One in four deaths in the United States each year are due to heart disease, according to the Centers for Disease Control and Prevention. It’s the leading killer of both men and women, but the disease’s genetic complexity makes it difficult to treat.
In a paper published Saturday in npj Systems Biology and Applications, Northeastern physics professor Alain Karma and his colleagues describe their discovery of 36 previously unknown genes implicated in heart failure. The team confirmed that one of those genes plays a causal role in cardiac hypertrophy—abnormal thickening of the heart muscle—which can lead to heart failure.
“This is an exciting direction for personalized medicine, and also for identifying genes and therapeutic targets for complex diseases that involve many genes,” Karma said.
The ultimate goal is to create personalized therapeutic drugs to reverse heart disease. Researchers are probably still a decade away from achieving that sort of tailored therapy, Karma said. But companies interested in developing such drugs can use the method he and his colleagues developed and the genes they identified to get a step closer.
The framework described in the paper can also be used to predict whether individuals suffering from a particular disease will respond to a given drug treatment, said lead author Marc Santolini, a postdoctoral research associate at Northeastern’s Center for Complex Network Research.
“The method can predict beforehand whether a patient should be prescribed a different drug using just a simple blood test. This would save time and accelerate the therapy,” Santolini said. “In general, this research highlights the importance of personalized approaches to uncover novel disease genes and better understand disease processes.”
The traditional approach to finding genes related to heart disease works like this: Researchers take donated hearts from people who died unexpectedly but were previously healthy. They analyze the gene expression—that is, the amount of messenger RNA and proteins—produced by the genes of healthy hearts and compare it with the gene expression of sick hearts explanted from end-stage heart failure patients undergoing heart transplant.
“You see a different gene expression profile,” Karma said. For example, if a gene found in the sick hearts expresses twice the amount of RNA as it did in the healthy hearts, it might be relevant to the disease. But so far, Karma said this method hasn’t been very successful in finding important genes.
His team took an entirely different approach—using the Hybrid Mouse Diversity Panel, a collection of 100 genetically different strains of mice that can be used to analyze the genetic and environmental factors underlying complex traits. Within each strain, the mice are inbred, making them all identical twins on a genetic level.
Researchers took two mice from the same strain and gave one of them a stressor drug that induces heart failure. They then compared the stressed mouse’s gene expression with its non-stressed twin. Since the mice have the same genome, they were able to pinpoint individual genes that changed expression as a direct result of the heart stressor. The researchers identified 36 such genes.

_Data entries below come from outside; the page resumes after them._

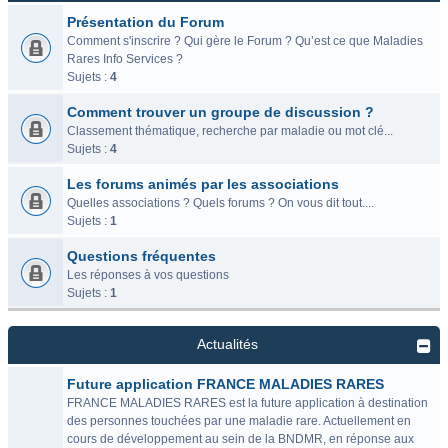
Présentation du Forum
Comment s'inscrire ? Qui gère le Forum ? Qu’est ce que Maladies
Rares Info Services ?
Sujets :
4
Comment trouver un groupe de discussion ?
Classement thématique, recherche par maladie ou mot clé...
Sujets :
4
Les forums animés par les associations
Quelles associations ? Quels forums ? On vous dit tout....
Sujets :
1
Questions fréquentes
Les réponses à vos questions
Sujets :
1
Actualités
Future application FRANCE MALADIES RARES
FRANCE MALADIES RARES est la future application à destination
des personnes touchées par une maladie rare. Actuellement en
cours de développement au sein de la BNDMR, en réponse aux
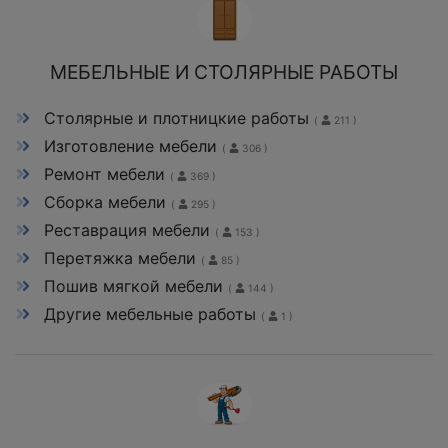
МЕБЕЛЬНЫЕ И СТОЛЯРНЫЕ РАБОТЫ
Столярные и плотницкие работы
(
211 )
Изготовление мебели
(
306 )
Ремонт мебели
(
369 )
Сборка мебели
(
295 )
Реставрация мебели
(
153 )
Перетяжка мебели
(
85 )
Пошив мягкой мебели
(
144 )
Другие мебельные работы
(
1 )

Many of these genes were previously unknown to be implicated in heart failure. Karma said one of them is known as a transcription factor, meaning it controls the expression of many other genes. The researchers confirmed the gene’s role by using molecular biology techniques to silence it and observe the resulting changes of expression. They found the transcription factor gene was directly connected to a whole network of proteins known to play a role in cardiac hypertrophy.
One of the genes Karma found, called RFFL, was previously known to researchers to be implicated in other cardiac processes. However, it was not known to be related to hypertrophy, said Gideon Koren, a physician and director of the Cardiovascular Research Center at Rhode Island Hospital & the Cardiovascular Institute. Koren has been studying RFFL in his lab for the past two years.
“All of the sudden, this study reveals the gene is important for the hypertrophic trait,” Koren said. “We now think that RFFL is an important node that can cross-talk with cardiac hypertrophy failure and cardiac excitation.” Cardiac excitation is the process that enables the chambers of the heart to contract and relax. “That was something that we wouldn’t have explored, given what we knew about RFFL,” Koren added.
As a next step, Karma said the new method could be tested on human stem cells, which have the same genetic code as the person they came from and can be induced to have similar gene expression patterns as heart cells.
“When you are comparing two populations of cells from the same person—one that has been controlled and one that has been under the effect of a drug or stressor—you can compare the change of gene expression in a personalized way,” Karma said.